SQL: General Concepts

NOTE: A variety of SQL dialects are used in the examples below (MYSQL, Postgres, MSSQL, and SQLite)

CRUD

CREATE - a resource is persisted and saved.
READ - a persisted resource is scanned, read, or returned in an unmodified way.
UPDATE - a persisted resource is updated.
DELETE - a persisted resource is permanently or softly removed.

Corresponding Basic Operations

CREATE

CREATE statements are typified by the INSERT (Row) or CREATE (Table) keywords.

INSERT INTO PaySchedule (date, name) VALUES ('2023-02-15', 'frank');

DROP TABLE IF EXISTS "Rules";

CREATE TABLE IF NOT EXISTS "Rules" (
    "id"    INTEGER NOT NULL UNIQUE,
    "description"    TEXT,
    "category"    TEXT,
    "rule"    TEXT,
    PRIMARY KEY("id" AUTOINCREMENT)
);

READ

READ statements are typified by the presence of the SELECT keyword.

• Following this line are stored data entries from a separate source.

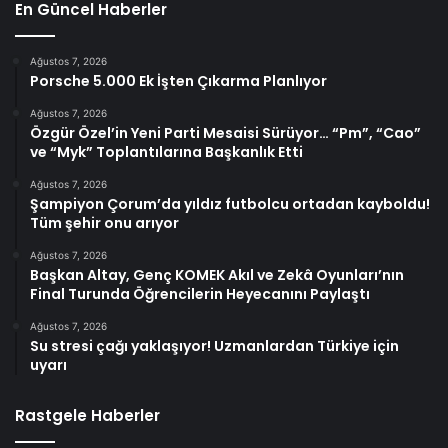
En Güncel Haberler
Ağustos 7, 2026
Porsche 5.000 Ek İşten Çıkarma Planlıyor
Ağustos 7, 2026
Özgür Özel’in Yeni Parti Mesaisi Sürüyor… “Pm”, “Cao”
ve “Myk” Toplantılarına Başkanlık Etti
Ağustos 7, 2026
Şampiyon Çorum’da yıldız futbolcu ortadan kayboldu!
Tüm şehir onu arıyor
Ağustos 7, 2026
Başkan Altay, Genç KOMEK Akıl ve Zekâ Oyunları’nın
Final Turunda Öğrencilerin Heyecanını Paylaştı
Ağustos 7, 2026
Su stresi çağı yaklaşıyor! Uzmanlardan Türkiye için
uyarı
Rastgele Haberler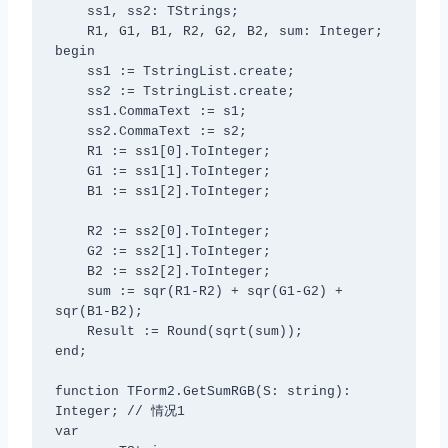
    ss1, ss2: TStrings;

    R1, G1, B1, R2, G2, B2, sum: Integer;

begin

    ss1 := TstringList.create;

    ss2 := TstringList.create;

    ss1.CommaText := s1;

    ss2.CommaText := s2;

    R1 := ss1[0].ToInteger;

    G1 := ss1[1].ToInteger;

    B1 := ss1[2].ToInteger;

    R2 := ss2[0].ToInteger;

    G2 := ss2[1].ToInteger;

    B2 := ss2[2].ToInteger;

    sum := sqr(R1-R2) + sqr(G1-G2) + 
sqr(B1-B2);

    Result := Round(sqrt(sum));

end;

function TForm2.GetSumRGB(S: string): 
Integer; // 情况1

var
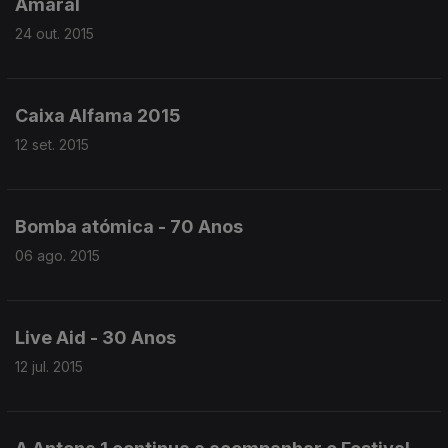
Amaral
24 out. 2015
Caixa Alfama 2015
12 set. 2015
Bomba atómica - 70 Anos
06 ago. 2015
Live Aid - 30 Anos
12 jul. 2015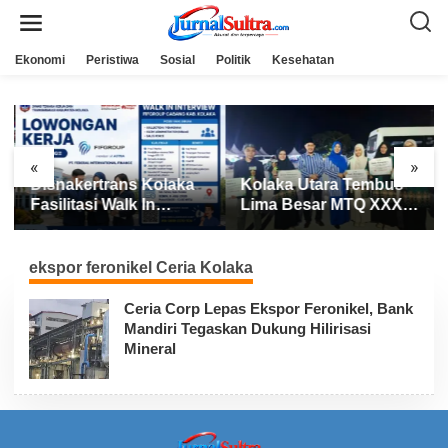
L
e
w
a
Ekonomi
Peristiwa
Sosial
Politik
Kesehatan
t
i
k
e
k
o
n
«
»
t
Disnakertrans Kolaka
Kolaka Utara Tembus
e
n
Fasilitasi Walk In
Lima Besar MTQ XXXI
Interview FIFGROUP,
Sultra 2026, Raih 165
Tiga Posisi Kerja
Poin dan Sabet 14
Dibuka untuk Pencari
Gelar Juara
ekspor feronikel Ceria Kolaka
Kerja
Ceria Corp Lepas Ekspor Feronikel, Bank
Mandiri Tegaskan Dukung Hilirisasi
Mineral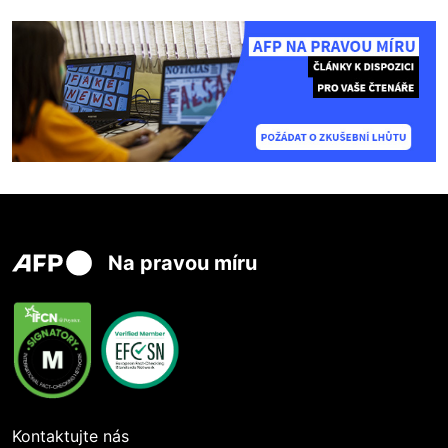
Na pravou míru
Kontaktujte nás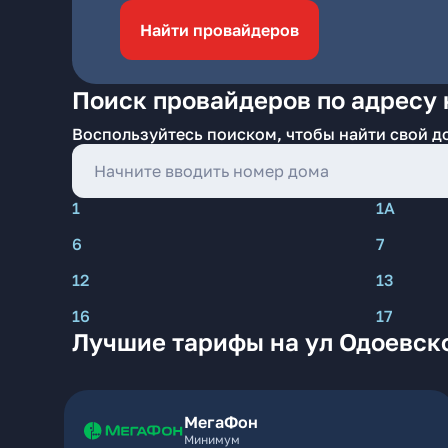
Найти провайдеров
Поиск провайдеров по адресу 
Воспользуйтесь поиском, чтобы найти свой д
1
1А
6
7
12
13
16
17
Лучшие тарифы на ул Одоевско
МегаФон
Минимум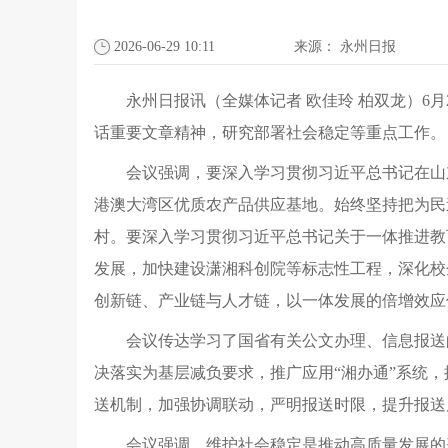
2026-06-29 10:11
来源：
永州日报
永州日报讯（全媒体记者 欧佳玲 柏双龙）6
话重要文章精神，研究部署社会稳定等重点工作。
会议强调，要深入学习贯彻习近平总书记在山
港澳大湾区优质农产品供应基地。始终坚持把为民
村。要深入学习贯彻习近平总书记关于一体推进教
发展，加快建设潇湘科创院等标志性工程，深化校
创新链、产业链与人才链，以一体发展的倍增效应
会议传达学习了国省有关公文办理、信息报送
决落实为基层减负要求，推广应用“湘办通”系统
送机制，加强协调联动，严明报送时限，提升报送
会议强调，维护社会稳定是推动高质量发展的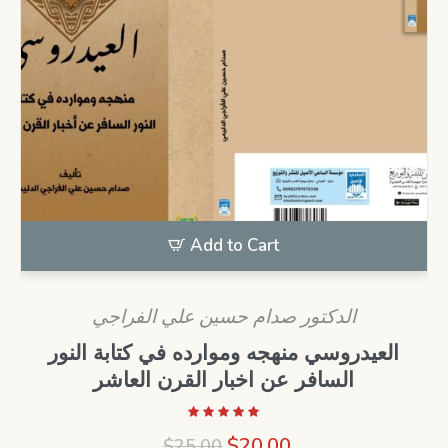
Add to Cart
الدكتور صدام حسين علي الفراجي
العيدروسي منهجه وموارده في كتابة النور
السافر عن اخبار القرن العاشر
Original
Current
$
20.00
$
25.00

SELECT * FROM Accounts WHERE active =  1 AND status = 'Active';

SELECT * FROM Hobbies;

SELECT x.newhome + y.newhome + z.newhome + w.newhome + q.newhome
FROM 
  (SELECT SUM(unitcost * quantity) as newhome FROM House WHERE quantity > 0 AND fha = 1) AS x,
  (SELECT SUM(unitcost * quantity) as newhome FROM UpkeepHobbies WHERE quantity > 0 AND fha = 1) AS y,
  (SELECT SUM(unitcost * quantity) as newhome FROM UpkeepClothing WHERE quantity > 0 AND fha = 1) AS z,
  (SELECT SUM(unitcost * quantity) as newhome FROM UpkeepElectronics WHERE quantity > 0 AND fha = 1) AS w,
  (SELECT SUM(unitcost * quantity) as newhome FROM UpkeepKitchen WHERE quantity > 0 AND fha = 1) AS q;

SELECT * FROM MonthlyCosts WHERE choicegroup LIKE "%ALL%";

SELECT COUNT(*) FROM (SELECT grouping FROM MonthlyCostsGroceries GROUP BY grouping);

SELECT y.total / (x.mtbf * 12) AS upkeep FROM 
  (SELECT AVG(mtbf) AS mtbf FROM Upkeep WHERE quantity > 0 AND choicegroup LIKE "%ALL%") AS x, 
  (SELECT SUM(unitcost * quantity) AS total FROM Upkeep WHERE choicegroup LIKE "%ALL%") AS y;

UPDATE

UPDATE statements are typified by the presence of the UPDATE (ROW) or ALTER (TABLE) keyword.

UPDATE Assets SET value = 400 WHERE id = 4 AND account = 8;

UPDATE Demographics SET personal = 750, success = 1, updated = '2020-01-01' WHERE id = 100;

ALTER TABLE example ADD more_text VARCHAR(45);

DELETE

DELETE statements are typified by the presence of the DELETE keyword.

DELETE FROM PaySchedule WHERE date < '2023-02-15' OR date = '2024-02-15';

Resources and Links

Code samples:

SQL: ACID

Atomicity guarantees that operations are completely contained in a single unit (Transaction). It either succeeds completely or fails (such that all operations fail – it is not partially successful).

Rollback, database Commit

Consistency guarantees that each Transaction moves the database state from one valid, legal, state to another valid, legal, state.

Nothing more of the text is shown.